*Prompt*
Each line of the data below that holds the word "finibus" is to be reported in full.

** Source material follows **

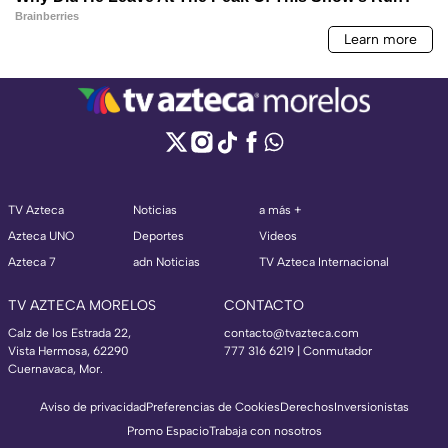
TV Azteca
Noticias
a más +
Azteca UNO
Deportes
Videos
Azteca 7
adn Noticias
TV Azteca Internacional
TV AZTECA MORELOS
CONTACTO
Calz de los Estrada 22,
contacto@tvazteca.com
Vista Hermosa, 62290
777 316 6219 | Conmutador
Cuernavaca, Mor.
Aviso de privacidad
Preferencias de Cookies
Derechos
Inversionistas
Promo Espacio
Trabaja con nosotros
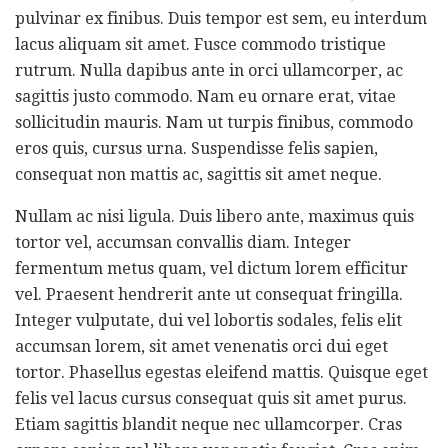
pulvinar ex finibus. Duis tempor est sem, eu interdum
lacus aliquam sit amet. Fusce commodo tristique
rutrum. Nulla dapibus ante in orci ullamcorper, ac
sagittis justo commodo. Nam eu ornare erat, vitae
sollicitudin mauris. Nam ut turpis finibus, commodo
eros quis, cursus urna. Suspendisse felis sapien,
consequat non mattis ac, sagittis sit amet neque.
Nullam ac nisi ligula. Duis libero ante, maximus quis
tortor vel, accumsan convallis diam. Integer
fermentum metus quam, vel dictum lorem efficitur
vel. Praesent hendrerit ante ut consequat fringilla.
Integer vulputate, dui vel lobortis sodales, felis elit
accumsan lorem, sit amet venenatis orci dui eget
tortor. Phasellus egestas eleifend mattis. Quisque eget
felis vel lacus cursus consequat quis sit amet purus.
Etiam sagittis blandit neque nec ullamcorper. Cras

** End of Source material **

*Output for this task*
pulvinar ex finibus. Duis tempor est sem, eu interdum
sollicitudin mauris. Nam ut turpis finibus, commodo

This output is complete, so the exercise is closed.